The following examples illustrate basic examples using NREL-rex to access and download parts of the WPTO Wave Hindcast dataset.

Datasets are returned as Pandas objects. See the Pandas [documentation](https://pandas.pydata.org/pandas-docs/stable/) 
for more information about working with Pandas objects.  

We start by viewing the 'index variables' of the dataset

In [None]:
# quick View of metadata, time_index, and coordinates 
from rex import WaveX

waveFile = f'/nrel/US_wave/US_wave_1990.h5'

with WaveX(waveFile, hsds=True) as waves:
    meta = waves.meta          ## meta is an object that contains location information for each data point
    print("meta =", meta)
    time_index = waves.time_index # time_index contains all of the years within the file
    print("time_index =",time_index)
    coordinates = waves.coordinates # coordinates contains all the lat/lon pars within the dataset
    print("coordinates =",coordinates)
    

### Extracting data from a single site:
A single latitude/longitude pair can be given to extract data nearest to that location. 

In [None]:
# Extract the timeseries of significant_wave_height closest to a coordinate pair
from rex import WaveX

with WaveX(waveFile, hsds=True) as waves:
    lat_lon = (44.624076,-124.280097)
    parameters = 'significant_wave_height'
    swh_single = waves.get_lat_lon_df(parameters, lat_lon)
swh_single

### Extracting data from multiple sites:
A list of latitude/longitude pairs can be passed to extract data from multiple sites

In [None]:
# Extract the timeseries of significant_wave_height closest to multiple coordinate pairs
from rex import WaveX

with WaveX(waveFile, hsds=True) as waves:
    lat_lon = [(44.624076,-124.280097),(43.489171,-125.152137)] # set lat_lon to a list of lat/lon pairs
    parameters = 'significant_wave_height'
    swh_multi = waves.get_lat_lon_df(parameters, lat_lon)
swh_multi

### Extracting Data over Multiple Years:
The examples above return data for a single year only.
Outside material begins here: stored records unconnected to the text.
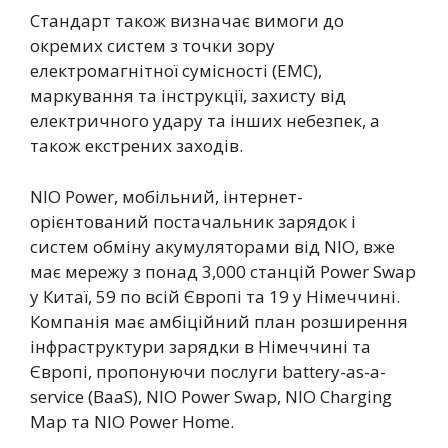
Стандарт також визначає вимоги до
окремих систем з точки зору
електромагнітної сумісності (EMC),
маркування та інструкції, захисту від
електричного удару та інших небезпек, а
також екстрених заходів.
NIO Power, мобільний, інтернет-
орієнтований постачальник зарядок і
систем обміну акумуляторами від NIO, вже
має мережу з понад 3,000 станцій Power Swap
у Китаї, 59 по всій Європі та 19 у Німеччині.
Компанія має амбіційний план розширення
інфраструктури зарядки в Німеччині та
Європі, пропонуючи послуги battery-as-a-
service (BaaS), NIO Power Swap, NIO Charging
Map та NIO Power Home.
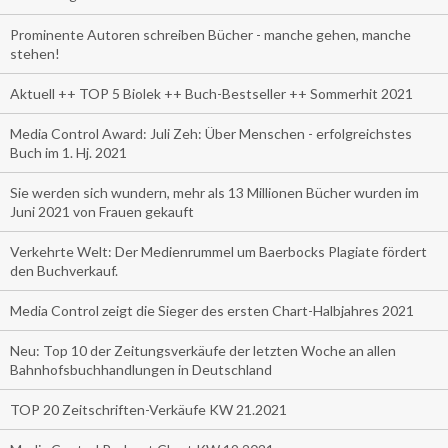
Prominente Autoren schreiben Bücher - manche gehen, manche
stehen!
Aktuell ++ TOP 5 Biolek ++ Buch-Bestseller ++ Sommerhit 2021
Media Control Award: Juli Zeh: Über Menschen - erfolgreichstes
Buch im 1. Hj. 2021
Sie werden sich wundern, mehr als 13 Millionen Bücher wurden im
Juni 2021 von Frauen gekauft
Verkehrte Welt: Der Medienrummel um Baerbocks Plagiate fördert
den Buchverkauf.
Media Control zeigt die Sieger des ersten Chart-Halbjahres 2021
Neu: Top 10 der Zeitungsverkäufe der letzten Woche an allen
Bahnhofsbuchhandlungen in Deutschland
TOP 20 Zeitschriften-Verkäufe KW 21.2021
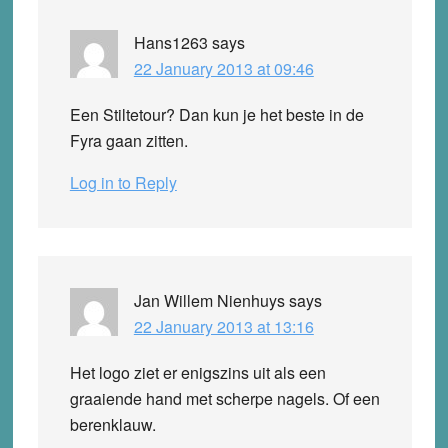
Hans1263
says
22 January 2013 at 09:46
Een Stiltetour? Dan kun je het beste in de
Fyra gaan zitten.
Log in to Reply
Jan Willem Nienhuys
says
22 January 2013 at 13:16
Het logo ziet er enigszins uit als een
graaiende hand met scherpe nagels. Of een
berenklauw.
To extract data over a number of years, use the `MultiYearWaveX` class:

In [None]:
# Concatonate yearly significant wave height datasets into a single timeseries
from rex import MultiYearWaveX # Yearly concatonation requires the MultiYearResource function

multi_year_waves = f'/nrel/US_wave/US_wave_199*.h5' # file names can now accept Wildcards to specify which files to load, lists of filenames with specific years are also supported

with MultiYearWaveX(multi_year_waves,hsds=True) as mYears:
    lat_lon = (44.624076,-124.280097)
    parameters = 'significant_wave_height'
    swh_multi_year = mYears.get_lat_lon_df(parameters, lat_lon)
    
swh_multi_year
    

This functionality extends to multiple locations and regions

In [None]:
# Concatonate yearly significant wave height datasets for multiple llocations into a single timeseries
from rex import MultiYearWaveX 

multi_year_waves = f'/nrel/US_wave/US_wave_199*.h5' 

with MultiYearWaveX(multi_year_waves, hsds=True) as waves:
    lat_lon = [(44.624076,-124.280097),(43.489171,-125.152137)] # set lat_lon to a list of lat/lon pairs
    parameters = 'significant_wave_height'
    swh_multi = waves.get_lat_lon_df(parameters, lat_lon)

swh_multi

## Basic Usage of the Virtual Buoys

Virtual buoys were created during the larger UnSWAN model runs and contain 1-hour timestep data with directional spectrum data

These data can be accessed using the same basic approaches described above, but using a different path that points to these data: `/nrel/US_wave/virtual_buoy/US_virtual_buoy_{year}.h5`

Two examples are below, the first accessing a single year of data:

In [None]:
# View the metadata and time_index for the virtual buoy datasets
from rex import WaveX

vBuoy = f'/nrel/US_wave/virtual_buoy/US_virtual_buoy_1995.h5'

with WaveX(vBuoy, hsds=True) as waves:
    meta = waves.meta          ## meta is an object that contains location information for each data point
    print("meta =", meta)
    time_index = waves.time_index # time_index contains all of the years within the file
    print("time_index =",time_index)
    

The second uses `MultiYearWaveX` to get multiple years of data:

In [None]:
# Download and concatonate multiple years of significant wave height data from teh virtual buoy dataset
from rex import MultiYearWaveX

multi_year_vBuoy = f'/nrel/US_wave/virtual_buoy/US_virtual_buoy_199*.h5'

with MultiYearWaveX(multi_year_vBuoy,hsds=True) as mYears:
    lat_lon = (44.624076,-124.280097)
    parameters = 'significant_wave_height'
    swh_buoy = mYears.get_lat_lon_df(parameters, lat_lon)
    
swh_buoy

## Integration with MHKiT

Functionality to read the WPTO hindcast data is currently being integrated into [MHKiT](https://mhkit-software.github.io/MHKiT/), and will be avaiable to users soon. The following examples show how you will be able to use MHKiT to access the dataset once the functions are integrated into MHKiT. In addition to the Python functions demonstrated below, MHKiT-MATLAB functions will also be available with the same functionality.  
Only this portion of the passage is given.